I would like to get to a point where, at an engine level, you specify all the wells you're trying to interact with with a given multi-channel pipette.

sfoster1 commented 3 years ago

But then if you have a problem with where your pipettes are ending up, it's temporally removed from the place you can actually change it. And it doesn't let you carve out semantic exceptions on a def level to some of these behaviors (i.e. "oh god these wells are different depths I shouldn't try to aspirate from them at the same time") or something.

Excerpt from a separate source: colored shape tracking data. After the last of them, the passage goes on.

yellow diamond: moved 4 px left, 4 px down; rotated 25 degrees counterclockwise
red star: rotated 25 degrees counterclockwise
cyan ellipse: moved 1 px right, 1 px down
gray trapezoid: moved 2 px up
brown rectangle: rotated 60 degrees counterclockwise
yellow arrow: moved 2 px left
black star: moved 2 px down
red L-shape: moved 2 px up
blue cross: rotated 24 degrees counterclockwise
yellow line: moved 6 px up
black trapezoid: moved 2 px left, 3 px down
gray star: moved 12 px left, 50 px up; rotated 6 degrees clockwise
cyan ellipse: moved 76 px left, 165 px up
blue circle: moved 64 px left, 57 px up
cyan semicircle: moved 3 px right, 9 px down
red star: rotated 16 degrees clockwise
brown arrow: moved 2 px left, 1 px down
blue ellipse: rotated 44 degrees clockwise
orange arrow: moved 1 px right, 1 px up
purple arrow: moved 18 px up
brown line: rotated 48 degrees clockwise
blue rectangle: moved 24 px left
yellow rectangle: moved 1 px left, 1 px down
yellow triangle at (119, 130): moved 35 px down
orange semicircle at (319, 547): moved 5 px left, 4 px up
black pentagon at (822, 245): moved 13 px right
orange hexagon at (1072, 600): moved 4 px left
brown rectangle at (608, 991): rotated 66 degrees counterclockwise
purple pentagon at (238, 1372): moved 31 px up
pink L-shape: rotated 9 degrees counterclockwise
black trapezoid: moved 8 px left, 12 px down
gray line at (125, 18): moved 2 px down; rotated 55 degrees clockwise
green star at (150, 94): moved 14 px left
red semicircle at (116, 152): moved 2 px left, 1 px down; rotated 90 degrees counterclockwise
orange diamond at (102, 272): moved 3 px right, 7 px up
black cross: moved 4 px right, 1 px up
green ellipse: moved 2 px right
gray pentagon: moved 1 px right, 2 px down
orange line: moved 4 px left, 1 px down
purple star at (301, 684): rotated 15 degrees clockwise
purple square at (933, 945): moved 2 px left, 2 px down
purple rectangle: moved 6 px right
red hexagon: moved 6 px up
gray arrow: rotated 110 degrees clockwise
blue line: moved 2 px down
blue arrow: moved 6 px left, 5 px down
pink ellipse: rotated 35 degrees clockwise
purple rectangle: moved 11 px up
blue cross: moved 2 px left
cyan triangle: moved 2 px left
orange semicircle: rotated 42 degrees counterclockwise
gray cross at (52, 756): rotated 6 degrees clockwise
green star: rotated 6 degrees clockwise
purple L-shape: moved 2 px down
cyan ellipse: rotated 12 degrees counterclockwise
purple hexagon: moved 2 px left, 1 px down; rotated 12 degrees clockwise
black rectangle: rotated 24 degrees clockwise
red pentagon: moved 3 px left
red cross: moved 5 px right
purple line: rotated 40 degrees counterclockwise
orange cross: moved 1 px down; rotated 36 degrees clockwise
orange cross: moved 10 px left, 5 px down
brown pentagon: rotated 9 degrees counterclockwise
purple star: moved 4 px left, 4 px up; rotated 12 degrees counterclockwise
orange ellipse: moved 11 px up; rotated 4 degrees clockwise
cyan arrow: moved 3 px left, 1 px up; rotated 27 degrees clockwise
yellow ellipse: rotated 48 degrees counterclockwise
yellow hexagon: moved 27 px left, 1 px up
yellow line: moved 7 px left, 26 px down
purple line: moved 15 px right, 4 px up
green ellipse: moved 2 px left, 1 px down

I get wanting to only base decisions on geometric data, but I think we can never get fully away from it because we bake in concepts like "what is a row" and "what is a column" and "what are semantically-separate groups" (i.e. for those compound tube racks that handle 50mL and 20mL tubes).

I do think it's not good to have to bake in 8channel access and 96channel access and so on and so forth, though.